You Only Look Once: Unified, Real-Time Object Detection, Redmon, Divvala, Girshick, Farhadi; 2015 - Summary

author:	WhyToFly
score:	7 / 10

You Only Look Once: Unified, Real-Time Object Detection

What is the core idea?

While other object detection approaches repurpose classifiers and rely on multiple networks, YOLO uses just one CNN to look at the entire image and detect bounding boxes for objects.

Inference can be run on real-time video (45 FPS) on a Titan X GPU. A smaller version of the network can even process 155 FPS with a lower accuracy.

How is it realized (technically)?

Implementation

YOLO consists of 24 convolutional layers (9 for the small model) followed by 2 fully connected layers.
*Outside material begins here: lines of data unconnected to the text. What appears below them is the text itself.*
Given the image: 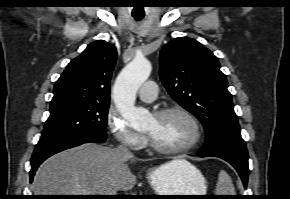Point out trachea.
Instances as JSON below:
<instances>
[{"instance_id": "1", "label": "trachea", "mask_w": 290, "mask_h": 199, "mask_svg": "<svg viewBox=\"0 0 290 199\" xmlns=\"http://www.w3.org/2000/svg\"><path fill=\"white\" fill-rule=\"evenodd\" d=\"M143 17H144V16H134V18H135L137 21L143 19Z\"/></svg>"}]
</instances>
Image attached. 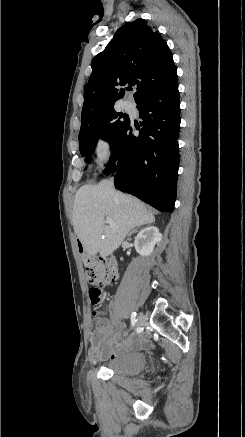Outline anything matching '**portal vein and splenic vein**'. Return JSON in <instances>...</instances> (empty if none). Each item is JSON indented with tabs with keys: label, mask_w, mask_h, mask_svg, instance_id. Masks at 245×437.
<instances>
[{
	"label": "portal vein and splenic vein",
	"mask_w": 245,
	"mask_h": 437,
	"mask_svg": "<svg viewBox=\"0 0 245 437\" xmlns=\"http://www.w3.org/2000/svg\"><path fill=\"white\" fill-rule=\"evenodd\" d=\"M106 222L112 227L115 226V223L113 222V220L110 217H106Z\"/></svg>",
	"instance_id": "obj_1"
}]
</instances>
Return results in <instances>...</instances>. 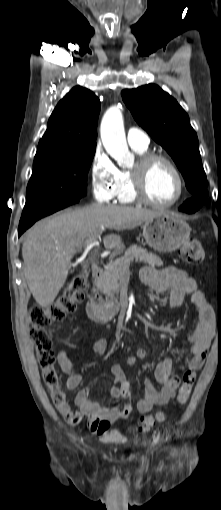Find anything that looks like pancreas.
<instances>
[{
	"mask_svg": "<svg viewBox=\"0 0 221 510\" xmlns=\"http://www.w3.org/2000/svg\"><path fill=\"white\" fill-rule=\"evenodd\" d=\"M134 260L146 263L151 267L163 265V261L156 254L137 245L130 246L122 257L111 260L107 264L98 279L97 286L107 297L114 298L118 295L122 272L128 269Z\"/></svg>",
	"mask_w": 221,
	"mask_h": 510,
	"instance_id": "pancreas-1",
	"label": "pancreas"
}]
</instances>
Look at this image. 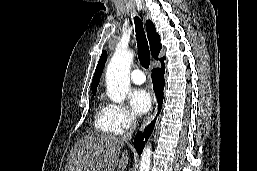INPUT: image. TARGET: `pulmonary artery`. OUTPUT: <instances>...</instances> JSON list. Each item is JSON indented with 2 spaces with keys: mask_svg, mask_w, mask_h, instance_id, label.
Wrapping results in <instances>:
<instances>
[{
  "mask_svg": "<svg viewBox=\"0 0 257 171\" xmlns=\"http://www.w3.org/2000/svg\"><path fill=\"white\" fill-rule=\"evenodd\" d=\"M130 78H131V81L137 85H141L146 81V76L144 72L140 69L133 70Z\"/></svg>",
  "mask_w": 257,
  "mask_h": 171,
  "instance_id": "obj_1",
  "label": "pulmonary artery"
}]
</instances>
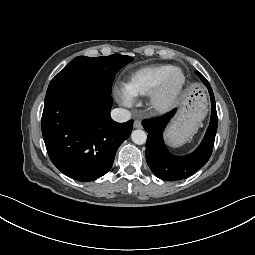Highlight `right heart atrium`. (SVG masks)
Returning <instances> with one entry per match:
<instances>
[{
    "label": "right heart atrium",
    "mask_w": 255,
    "mask_h": 255,
    "mask_svg": "<svg viewBox=\"0 0 255 255\" xmlns=\"http://www.w3.org/2000/svg\"><path fill=\"white\" fill-rule=\"evenodd\" d=\"M116 93L122 102L126 106H131L134 103L135 95L129 90L125 84H120L116 87Z\"/></svg>",
    "instance_id": "d8ad5b80"
}]
</instances>
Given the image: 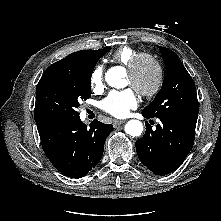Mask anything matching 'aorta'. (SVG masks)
<instances>
[{"label": "aorta", "mask_w": 221, "mask_h": 221, "mask_svg": "<svg viewBox=\"0 0 221 221\" xmlns=\"http://www.w3.org/2000/svg\"><path fill=\"white\" fill-rule=\"evenodd\" d=\"M123 69L120 67H112L105 74V80L111 87H123ZM125 132L133 137L140 136L143 132V124L139 120H130L125 125Z\"/></svg>", "instance_id": "1"}]
</instances>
The inputs are images resized to a 448x448 resolution.

The output of the model is divided into SxS patches (the paper uses S=7).

Each patch can detect B boxes (B=2 for the experiments in the paper) consisting of the x and y position of the center of the box relative to this patch, the width and height relative to the image and a confidence for the box.

It also predicts a probability for each class (-> is the object detected by the bounding box of class x?)

Training

To pretrain the network, only the first 20 layers followed by an average-pooling and a fully connected layer are trained on ImageNet for classification.

Then, the following layers are added and the network is trained for object detection.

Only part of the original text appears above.